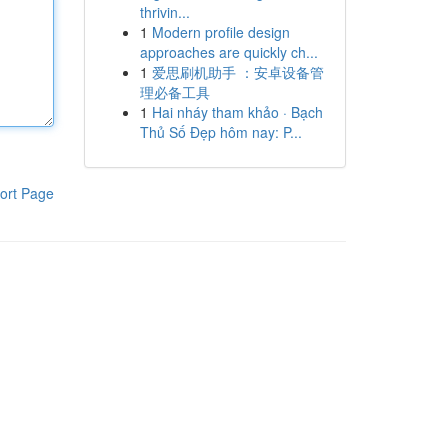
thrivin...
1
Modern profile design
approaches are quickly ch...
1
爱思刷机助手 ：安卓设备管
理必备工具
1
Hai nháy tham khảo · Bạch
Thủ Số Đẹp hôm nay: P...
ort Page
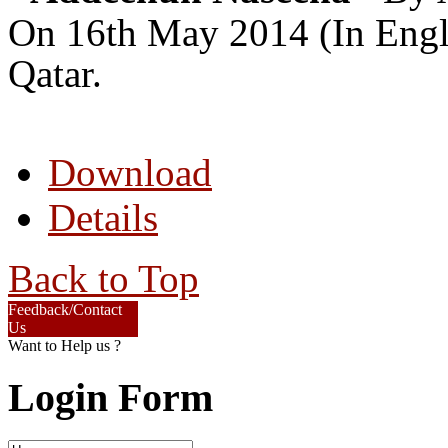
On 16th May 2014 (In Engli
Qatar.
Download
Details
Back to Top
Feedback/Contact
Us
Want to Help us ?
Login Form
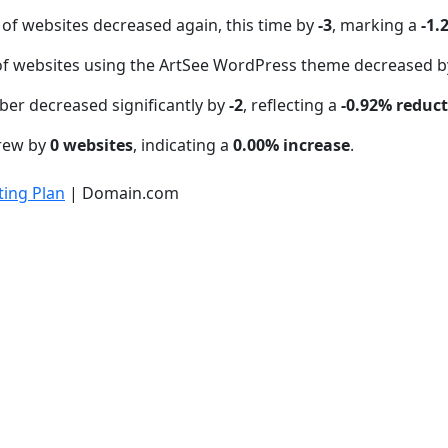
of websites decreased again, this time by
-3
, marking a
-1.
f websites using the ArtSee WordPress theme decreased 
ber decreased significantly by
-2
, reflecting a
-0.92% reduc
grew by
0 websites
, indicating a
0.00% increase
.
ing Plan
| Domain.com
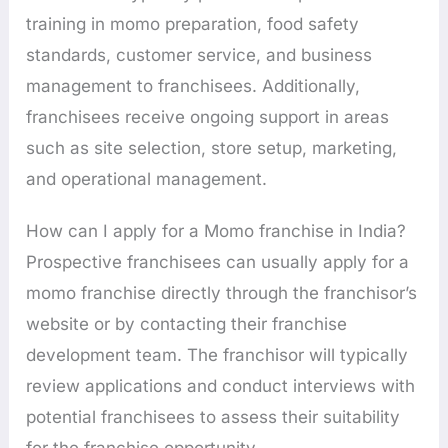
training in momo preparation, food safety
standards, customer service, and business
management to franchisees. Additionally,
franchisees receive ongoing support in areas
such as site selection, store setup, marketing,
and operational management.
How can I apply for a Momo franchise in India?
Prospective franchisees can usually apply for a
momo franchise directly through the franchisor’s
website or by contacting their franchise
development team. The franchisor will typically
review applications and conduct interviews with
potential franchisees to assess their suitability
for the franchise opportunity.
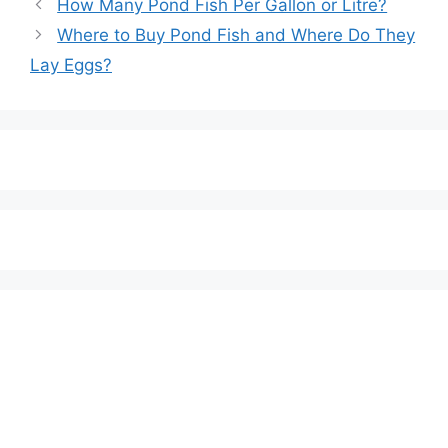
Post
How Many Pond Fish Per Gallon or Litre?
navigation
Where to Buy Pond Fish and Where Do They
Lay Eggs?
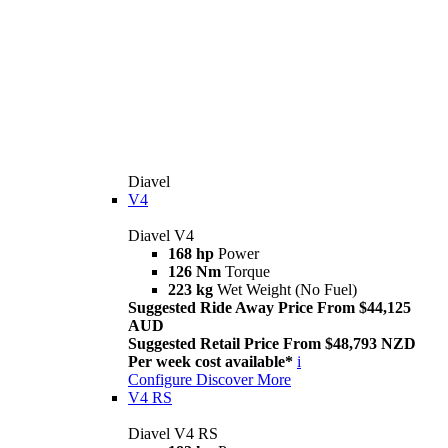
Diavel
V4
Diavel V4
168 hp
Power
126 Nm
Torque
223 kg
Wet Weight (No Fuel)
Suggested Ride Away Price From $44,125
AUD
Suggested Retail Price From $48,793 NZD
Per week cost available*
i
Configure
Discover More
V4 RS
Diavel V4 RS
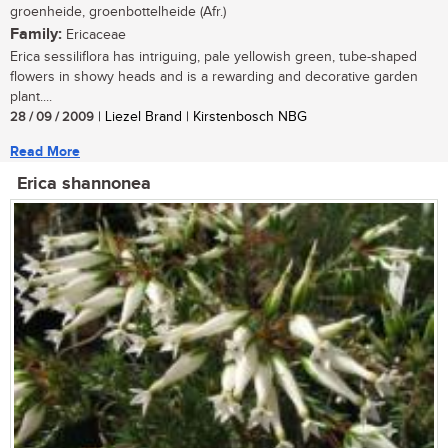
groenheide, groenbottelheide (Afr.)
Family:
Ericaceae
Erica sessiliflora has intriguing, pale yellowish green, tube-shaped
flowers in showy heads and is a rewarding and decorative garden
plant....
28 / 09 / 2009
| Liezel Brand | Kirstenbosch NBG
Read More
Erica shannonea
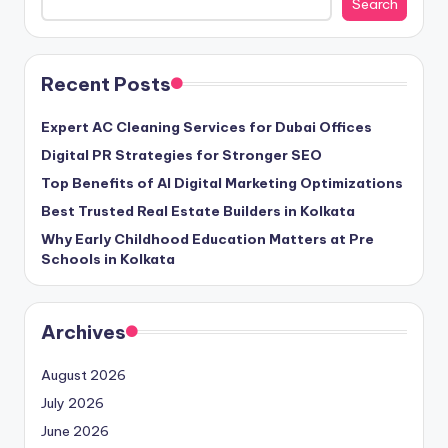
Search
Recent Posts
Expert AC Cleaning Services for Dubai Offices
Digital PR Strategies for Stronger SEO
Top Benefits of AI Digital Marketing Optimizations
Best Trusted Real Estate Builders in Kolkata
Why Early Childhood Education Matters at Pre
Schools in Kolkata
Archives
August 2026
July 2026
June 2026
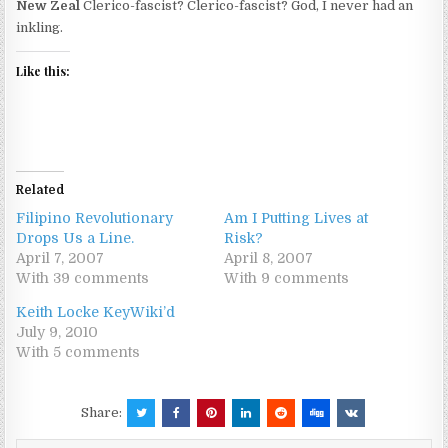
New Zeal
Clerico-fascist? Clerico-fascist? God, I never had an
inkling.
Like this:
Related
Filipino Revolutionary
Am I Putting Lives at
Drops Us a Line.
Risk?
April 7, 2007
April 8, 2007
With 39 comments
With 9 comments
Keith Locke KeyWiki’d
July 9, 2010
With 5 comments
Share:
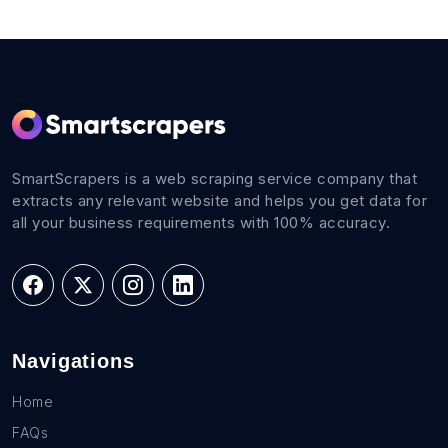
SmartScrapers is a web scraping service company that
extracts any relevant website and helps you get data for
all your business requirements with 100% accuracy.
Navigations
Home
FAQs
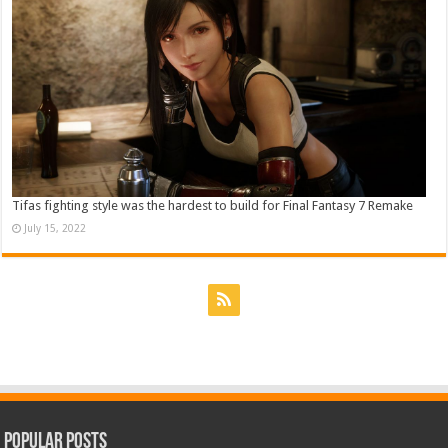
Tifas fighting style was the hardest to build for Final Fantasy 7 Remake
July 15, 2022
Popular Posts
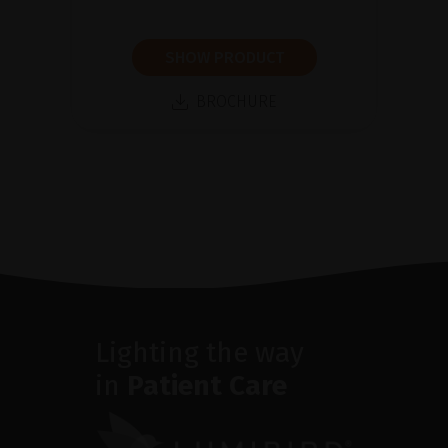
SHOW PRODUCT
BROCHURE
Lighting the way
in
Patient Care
************
▸ **Aim of the exercise**: Only one stretch of the entries above is needed: the lines from the one containing "August 2026" through the one containing "With 9 comments". Copy it exactly, without the pictures.

▸ **Final answer**:
August 2026
July 2026
June 2026
New Zeal
Clerico-fascist? Clerico-fascist? God, I never had an
inkling.
Like this:
Related
Filipino Revolutionary
Am I Putting Lives at
Drops Us a Line.
Risk?
April 7, 2007
April 8, 2007
With 39 comments
With 9 comments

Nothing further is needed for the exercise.